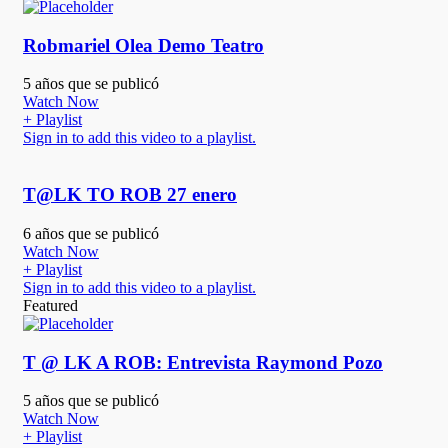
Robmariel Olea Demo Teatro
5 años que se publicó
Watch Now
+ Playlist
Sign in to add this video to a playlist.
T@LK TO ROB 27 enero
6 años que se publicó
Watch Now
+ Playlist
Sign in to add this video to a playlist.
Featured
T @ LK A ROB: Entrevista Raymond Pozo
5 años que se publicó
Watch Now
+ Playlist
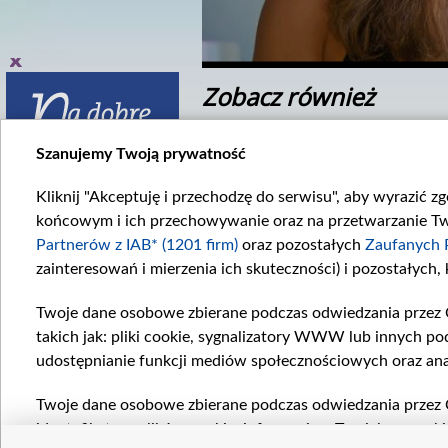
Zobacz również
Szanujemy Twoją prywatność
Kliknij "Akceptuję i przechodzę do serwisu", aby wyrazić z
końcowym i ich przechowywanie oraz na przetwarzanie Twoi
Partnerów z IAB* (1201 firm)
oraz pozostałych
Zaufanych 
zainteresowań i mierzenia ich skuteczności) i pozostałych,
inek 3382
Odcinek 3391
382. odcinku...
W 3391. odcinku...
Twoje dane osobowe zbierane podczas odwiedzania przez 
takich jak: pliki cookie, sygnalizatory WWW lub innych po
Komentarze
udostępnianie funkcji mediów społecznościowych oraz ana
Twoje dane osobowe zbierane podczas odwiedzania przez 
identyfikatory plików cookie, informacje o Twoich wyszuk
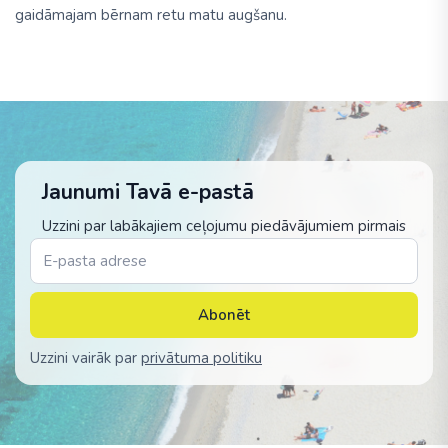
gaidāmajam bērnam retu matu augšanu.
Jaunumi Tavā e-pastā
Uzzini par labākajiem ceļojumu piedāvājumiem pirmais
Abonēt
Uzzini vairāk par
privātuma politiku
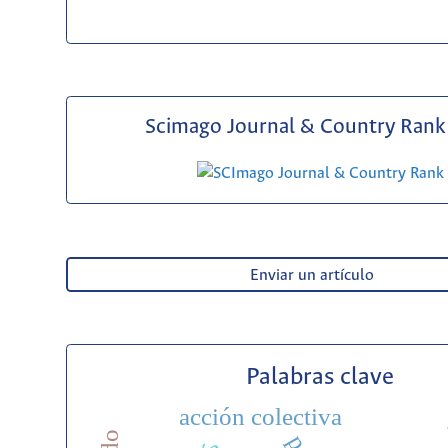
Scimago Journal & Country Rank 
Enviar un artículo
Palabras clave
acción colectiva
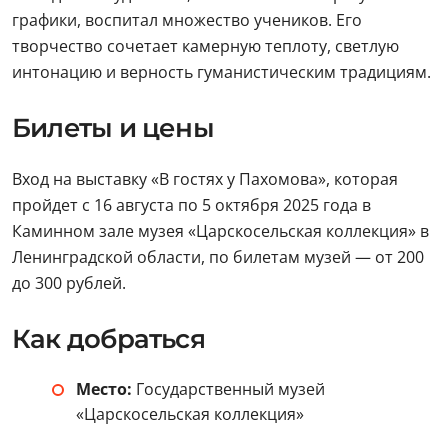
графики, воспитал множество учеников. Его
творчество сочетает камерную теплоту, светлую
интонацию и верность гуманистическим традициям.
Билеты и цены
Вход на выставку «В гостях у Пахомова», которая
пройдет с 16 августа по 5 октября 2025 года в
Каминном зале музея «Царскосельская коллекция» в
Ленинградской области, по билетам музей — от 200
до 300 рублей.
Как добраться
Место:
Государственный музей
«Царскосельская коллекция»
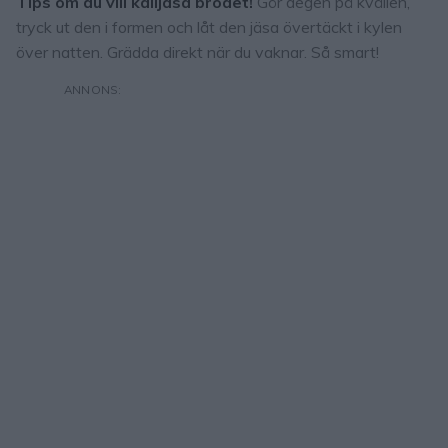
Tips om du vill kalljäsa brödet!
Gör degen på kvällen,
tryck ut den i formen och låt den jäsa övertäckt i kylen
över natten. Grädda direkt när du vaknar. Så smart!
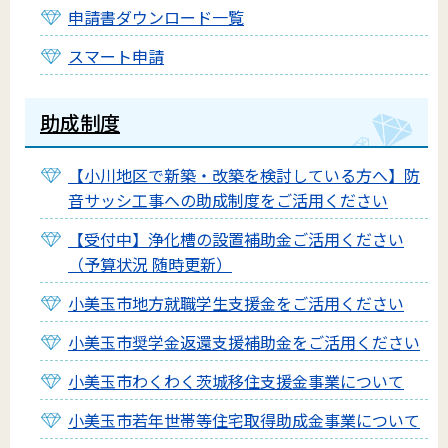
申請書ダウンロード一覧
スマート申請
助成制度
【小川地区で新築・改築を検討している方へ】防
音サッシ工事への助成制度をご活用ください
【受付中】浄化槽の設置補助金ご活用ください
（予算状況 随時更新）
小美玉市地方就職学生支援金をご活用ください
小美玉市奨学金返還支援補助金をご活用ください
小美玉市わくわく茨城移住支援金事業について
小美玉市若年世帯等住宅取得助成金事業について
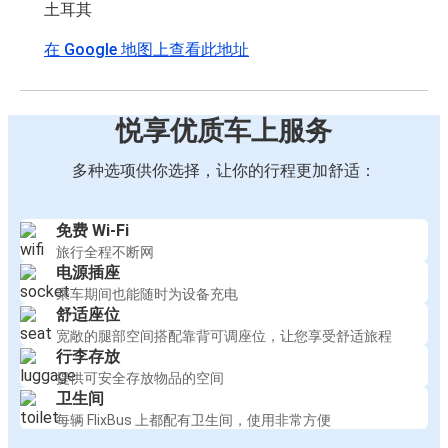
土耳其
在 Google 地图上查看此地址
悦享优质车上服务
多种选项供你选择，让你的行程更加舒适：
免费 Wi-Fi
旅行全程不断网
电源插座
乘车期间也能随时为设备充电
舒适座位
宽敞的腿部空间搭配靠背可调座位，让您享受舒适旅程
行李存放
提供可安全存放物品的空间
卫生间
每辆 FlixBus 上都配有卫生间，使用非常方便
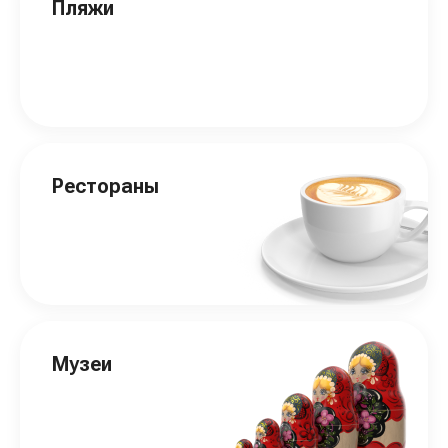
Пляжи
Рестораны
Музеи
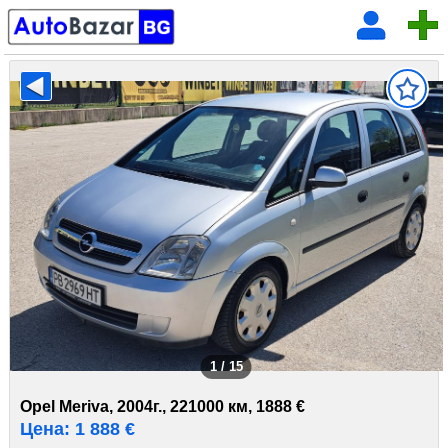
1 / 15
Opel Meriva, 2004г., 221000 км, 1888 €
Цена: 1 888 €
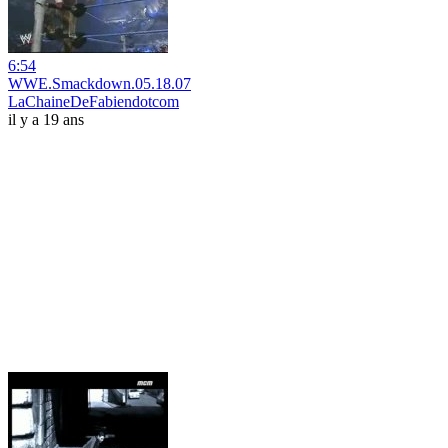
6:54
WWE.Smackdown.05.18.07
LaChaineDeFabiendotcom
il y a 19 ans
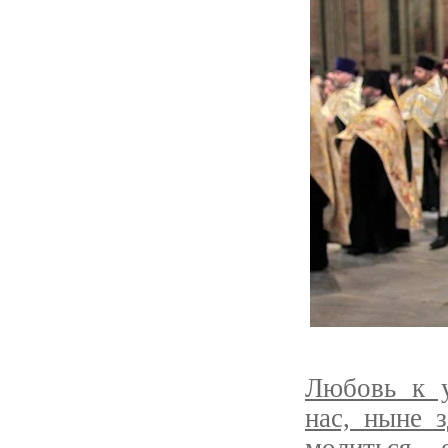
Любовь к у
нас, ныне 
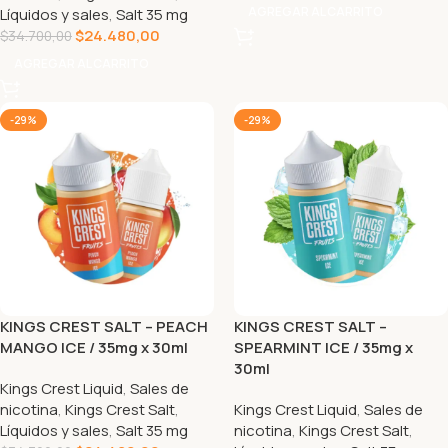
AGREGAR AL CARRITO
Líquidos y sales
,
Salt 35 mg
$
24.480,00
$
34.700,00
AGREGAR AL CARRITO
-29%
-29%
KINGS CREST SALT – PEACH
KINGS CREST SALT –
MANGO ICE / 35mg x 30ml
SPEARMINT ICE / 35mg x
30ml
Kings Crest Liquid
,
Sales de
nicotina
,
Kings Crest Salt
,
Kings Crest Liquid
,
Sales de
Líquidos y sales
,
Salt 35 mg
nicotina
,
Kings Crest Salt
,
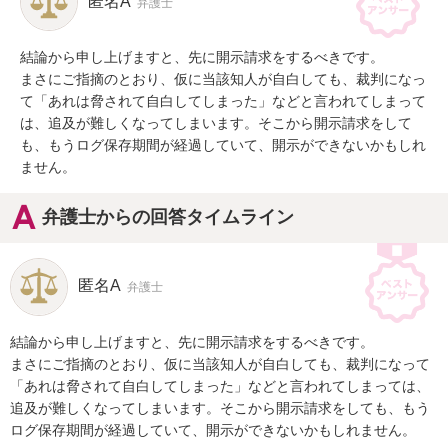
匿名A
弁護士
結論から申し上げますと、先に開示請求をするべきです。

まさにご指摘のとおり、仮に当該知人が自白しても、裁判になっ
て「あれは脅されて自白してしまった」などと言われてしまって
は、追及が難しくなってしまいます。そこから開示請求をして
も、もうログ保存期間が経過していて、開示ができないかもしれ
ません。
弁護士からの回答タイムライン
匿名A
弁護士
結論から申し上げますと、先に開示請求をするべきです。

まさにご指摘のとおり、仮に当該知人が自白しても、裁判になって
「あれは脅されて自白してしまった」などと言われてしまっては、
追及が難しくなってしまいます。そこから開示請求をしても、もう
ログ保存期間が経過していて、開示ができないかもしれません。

YOUR ASSIGNMENT: Pictures in the records above are not copied; print everything else exactly.

RESULT FOR THIS TASK:
Robmariel Olea Demo Teatro
5 años que se publicó
Watch Now
+ Playlist
Sign in to add this video to a playlist.
T@LK TO ROB 27 enero
6 años que se publicó
Watch Now
+ Playlist
Sign in to add this video to a playlist.
Featured
T @ LK A ROB: Entrevista Raymond Pozo
5 años que se publicó
Watch Now
+ Playlist
Zobacz również
Szanujemy Twoją prywatność
Kliknij "Akceptuję i przechodzę do serwisu", aby wyrazić z
końcowym i ich przechowywanie oraz na przetwarzanie Twoi
Partnerów z IAB* (1201 firm)
oraz pozostałych
Zaufanych 
zainteresowań i mierzenia ich skuteczności) i pozostałych,
inek 3382
Odcinek 3391
382. odcinku...
W 3391. odcinku...
Twoje dane osobowe zbierane podczas odwiedzania przez 
takich jak: pliki cookie, sygnalizatory WWW lub innych po
Komentarze
udostępnianie funkcji mediów społecznościowych oraz ana
Twoje dane osobowe zbierane podczas odwiedzania przez 
identyfikatory plików cookie, informacje o Twoich wyszuk
gaidāmajam bērnam retu matu augšanu.
Jaunumi Tavā e-pastā
Uzzini par labākajiem ceļojumu piedāvājumiem pirmais
Abonēt
Uzzini vairāk par
privātuma politiku
Scimago Journal & Country Rank 
Enviar un artículo
Palabras clave
acción colectiva
графики, воспитал множество учеников. Его
творчество сочетает камерную теплоту, светлую
интонацию и верность гуманистическим традициям.
Билеты и цены
Вход на выставку «В гостях у Пахомова», которая
пройдет с 16 августа по 5 октября 2025 года в
Каминном зале музея «Царскосельская коллекция» в
Ленинградской области, по билетам музей — от 200
до 300 рублей.
Как добраться
Место:
Государственный музей
«Царскосельская коллекция»
Tips om du vill kalljäsa brödet!
Gör degen på kvällen,
tryck ut den i formen och låt den jäsa övertäckt i kylen
över natten. Grädda direkt när du vaknar. Så smart!
申請書ダウンロード一覧
スマート申請
助成制度
【小川地区で新築・改築を検討している方へ】防
音サッシ工事への助成制度をご活用ください
【受付中】浄化槽の設置補助金ご活用ください
（予算状況 随時更新）
小美玉市地方就職学生支援金をご活用ください
小美玉市奨学金返還支援補助金をご活用ください
小美玉市わくわく茨城移住支援金事業について
小美玉市若年世帯等住宅取得助成金事業について
土耳其
在 Google 地图上查看此地址
悦享优质车上服务
多种选项供你选择，让你的行程更加舒适：
免费 Wi-Fi
旅行全程不断网
电源插座
乘车期间也能随时为设备充电
舒适座位
宽敞的腿部空间搭配靠背可调座位，让您享受舒适旅程
行李存放
提供可安全存放物品的空间
卫生间
每辆 FlixBus 上都配有卫生间，使用非常方便
Пляжи
Рестораны
Музеи
1 / 15
Opel Meriva, 2004г., 221000 км, 1888 €
Цена: 1 888 €
6:54
WWE.Smackdown.05.18.07
LaChaineDeFabiendotcom
il y a 19 ans
Любовь к у
нас, ныне 
AGREGAR AL CARRITO
Líquidos y sales
,
Salt 35 mg
$
24.480,00
$
34.700,00
AGREGAR AL CARRITO
-29%
-29%
KINGS CREST SALT – PEACH
KINGS CREST SALT –
MANGO ICE / 35mg x 30ml
SPEARMINT ICE / 35mg x
30ml
Kings Crest Liquid
,
Sales de
nicotina
,
Kings Crest Salt
,
Kings Crest Liquid
,
Sales de
Líquidos y sales
,
Salt 35 mg
nicotina
,
Kings Crest Salt
,
匿名A
弁護士
結論から申し上げますと、先に開示請求をするべきです。

まさにご指摘のとおり、仮に当該知人が自白しても、裁判になっ
て「あれは脅されて自白してしまった」などと言われてしまって
は、追及が難しくなってしまいます。そこから開示請求をして
も、もうログ保存期間が経過していて、開示ができないかもしれ
ません。
弁護士からの回答タイムライン
匿名A
弁護士
結論から申し上げますと、先に開示請求をするべきです。

まさにご指摘のとおり、仮に当該知人が自白しても、裁判になって
「あれは脅されて自白してしまった」などと言われてしまっては、
追及が難しくなってしまいます。そこから開示請求をしても、もう
ログ保存期間が経過していて、開示ができないかもしれません。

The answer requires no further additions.